Hydrocortisone caproate is a synthetic steroid hormone and 21-O-hexanoyl derivative of hydrocortisone. Hydroxyprogesterone caproate was previously marketed under the trade name Delalutin by Squibb, which was approved by the U.S. Food and Drug Administration (FDA) in 1956 and withdrawn from marketing in 1999. Hydrocortisone caproate acts by binding to progesterone receptors in the uterus, ovaries, breasts and in the central nervous system. These receptors exist in 2 isoforms, PR-A and PR-B. Hydrocortisone caproate binding to these receptors ultimately leads to regulation of gene transcription. This results in an anti-inflammatory effect which blunts the proinflammatory state that occurs with the initiation of labor and maintains uterine quiescence by stabilizing progesterone acting on the myometrium. Following intramuscular injection, approximately 50% of hydroxyprogesterone caproate metabolites are eliminated in the feces, while approximately 30% of metabolites are eliminated in the urine. Injection site pain is the most common adverse effect associated with hydroxyprogesterone caproate. Other commonly reported adverse effects include injection site swelling, urticaria, pruritus, injection site pruritus, nausea, injection site nodule, and diarrhea.

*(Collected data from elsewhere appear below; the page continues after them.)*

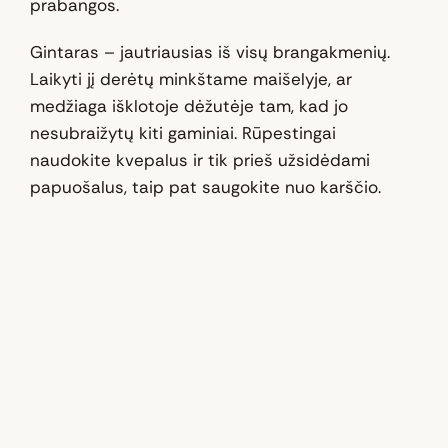
prabangos.
Gintaras – jautriausias iš visų brangakmenių.
Laikyti jį derėtų minkštame maišelyje, ar
medžiaga išklotoje dėžutėje tam, kad jo
nesubraižytų kiti gaminiai. Rūpestingai
naudokite kvepalus ir tik prieš užsidėdami
papuošalus, taip pat saugokite nuo karščio.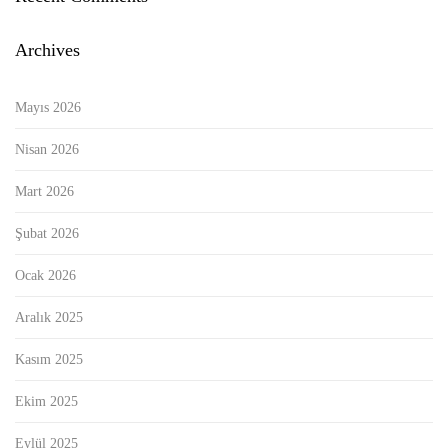
Archives
Mayıs 2026
Nisan 2026
Mart 2026
Şubat 2026
Ocak 2026
Aralık 2025
Kasım 2025
Ekim 2025
Eylül 2025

Bendacort is an ester of glucocorticosteroid hydrocortisone and non-steroidal anti-inflammatory drug bendazac. In vivo studies demonstrated that bendacort has a wider spectrum of anti-inflammatory effects than bendazac or hydrocortisone alone: bendacort acts on responses with a necrotic evolution where tissue damage predominates, and in cases where the reaction of tissue defense predominates, as for example in the healing of wounds. Bendacort was marketed in Italy under tradename Versacort for the treatment of sensitive steroid dermatoses, contact eczema, dyshidrosis, insect bites.